» **PROMPT**
After locating the line that contains "English Literatures" in the data below, set down exactly that line and each one after it through the line that contains "J’ai un peu", and nothing more.

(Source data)

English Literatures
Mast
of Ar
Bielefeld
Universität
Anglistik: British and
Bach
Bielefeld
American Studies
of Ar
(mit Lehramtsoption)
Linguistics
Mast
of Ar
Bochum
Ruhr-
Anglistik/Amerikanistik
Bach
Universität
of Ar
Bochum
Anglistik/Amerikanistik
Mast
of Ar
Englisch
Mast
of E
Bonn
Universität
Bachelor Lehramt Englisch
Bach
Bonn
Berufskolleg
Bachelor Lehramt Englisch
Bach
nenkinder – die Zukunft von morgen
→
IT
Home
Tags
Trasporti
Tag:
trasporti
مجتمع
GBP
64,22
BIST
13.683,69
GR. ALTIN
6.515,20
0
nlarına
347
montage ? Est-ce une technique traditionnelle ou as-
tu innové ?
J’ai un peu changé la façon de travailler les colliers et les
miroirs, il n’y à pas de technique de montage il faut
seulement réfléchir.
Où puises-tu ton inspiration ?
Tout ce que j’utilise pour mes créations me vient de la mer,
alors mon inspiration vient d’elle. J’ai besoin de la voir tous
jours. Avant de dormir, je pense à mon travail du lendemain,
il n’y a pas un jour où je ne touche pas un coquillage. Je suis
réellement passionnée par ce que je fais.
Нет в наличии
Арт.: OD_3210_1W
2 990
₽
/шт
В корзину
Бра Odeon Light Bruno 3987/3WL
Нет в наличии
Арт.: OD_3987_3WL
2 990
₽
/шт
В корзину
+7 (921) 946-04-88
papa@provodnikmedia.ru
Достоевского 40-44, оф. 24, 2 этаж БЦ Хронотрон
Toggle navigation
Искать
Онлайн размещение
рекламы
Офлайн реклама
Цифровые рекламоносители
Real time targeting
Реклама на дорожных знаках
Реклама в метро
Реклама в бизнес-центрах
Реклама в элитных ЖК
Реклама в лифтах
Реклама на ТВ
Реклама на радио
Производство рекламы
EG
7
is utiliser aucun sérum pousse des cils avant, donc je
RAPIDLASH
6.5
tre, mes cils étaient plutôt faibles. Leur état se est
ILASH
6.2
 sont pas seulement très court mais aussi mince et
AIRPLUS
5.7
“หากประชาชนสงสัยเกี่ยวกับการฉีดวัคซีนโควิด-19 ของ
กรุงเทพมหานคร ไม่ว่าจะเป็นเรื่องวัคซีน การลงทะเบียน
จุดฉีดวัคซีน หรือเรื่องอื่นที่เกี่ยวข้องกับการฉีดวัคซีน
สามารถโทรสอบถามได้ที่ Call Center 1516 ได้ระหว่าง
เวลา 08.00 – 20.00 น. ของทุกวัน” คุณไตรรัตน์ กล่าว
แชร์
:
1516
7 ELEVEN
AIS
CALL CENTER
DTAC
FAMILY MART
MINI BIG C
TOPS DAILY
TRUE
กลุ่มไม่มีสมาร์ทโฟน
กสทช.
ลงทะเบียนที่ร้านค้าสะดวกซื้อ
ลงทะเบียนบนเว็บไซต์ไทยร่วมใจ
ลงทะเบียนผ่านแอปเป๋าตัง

...

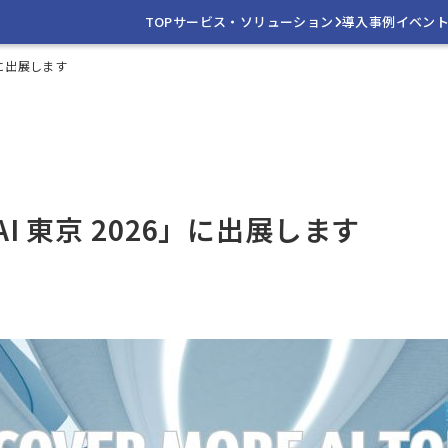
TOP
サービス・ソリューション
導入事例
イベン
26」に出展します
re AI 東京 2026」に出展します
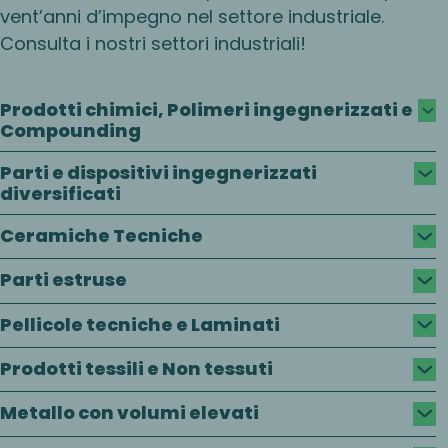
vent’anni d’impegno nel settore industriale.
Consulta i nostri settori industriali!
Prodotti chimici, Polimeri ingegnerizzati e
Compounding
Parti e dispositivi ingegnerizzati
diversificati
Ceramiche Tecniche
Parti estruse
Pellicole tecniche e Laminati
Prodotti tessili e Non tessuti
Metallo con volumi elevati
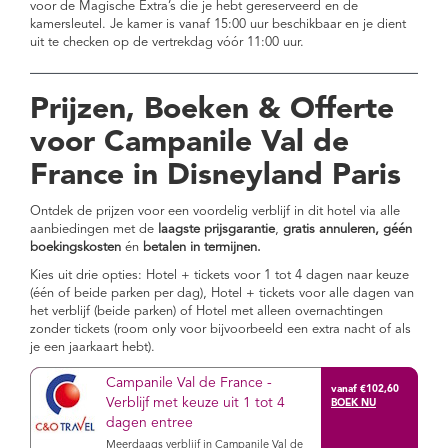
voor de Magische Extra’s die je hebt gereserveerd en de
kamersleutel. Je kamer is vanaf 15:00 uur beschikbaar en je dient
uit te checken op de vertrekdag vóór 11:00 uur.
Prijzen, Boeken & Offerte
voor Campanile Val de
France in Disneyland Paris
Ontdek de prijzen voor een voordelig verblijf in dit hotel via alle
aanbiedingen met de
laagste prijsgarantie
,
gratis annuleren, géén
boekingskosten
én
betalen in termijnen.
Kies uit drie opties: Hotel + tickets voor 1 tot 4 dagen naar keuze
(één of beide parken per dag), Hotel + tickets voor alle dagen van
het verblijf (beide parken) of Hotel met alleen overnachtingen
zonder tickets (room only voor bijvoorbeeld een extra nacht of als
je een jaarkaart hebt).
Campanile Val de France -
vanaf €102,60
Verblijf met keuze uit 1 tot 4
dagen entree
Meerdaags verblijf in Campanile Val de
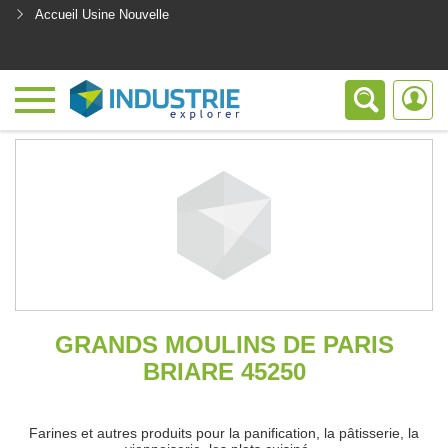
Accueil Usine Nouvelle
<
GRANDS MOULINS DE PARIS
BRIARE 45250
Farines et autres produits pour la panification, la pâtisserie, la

» **OUTPUT**
English Literatures
Mast
of Ar
Bielefeld
Universität
Anglistik: British and
Bach
Bielefeld
American Studies
of Ar
(mit Lehramtsoption)
Linguistics
Mast
of Ar
Bochum
Ruhr-
Anglistik/Amerikanistik
Bach
Universität
of Ar
Bochum
Anglistik/Amerikanistik
Mast
of Ar
Englisch
Mast
of E
Bonn
Universität
Bachelor Lehramt Englisch
Bach
Bonn
Berufskolleg
Bachelor Lehramt Englisch
Bach
nenkinder – die Zukunft von morgen
→
IT
Home
Tags
Trasporti
Tag:
trasporti
مجتمع
GBP
64,22
BIST
13.683,69
GR. ALTIN
6.515,20
0
nlarına
347
montage ? Est-ce une technique traditionnelle ou as-
tu innové ?
J’ai un peu changé la façon de travailler les colliers et les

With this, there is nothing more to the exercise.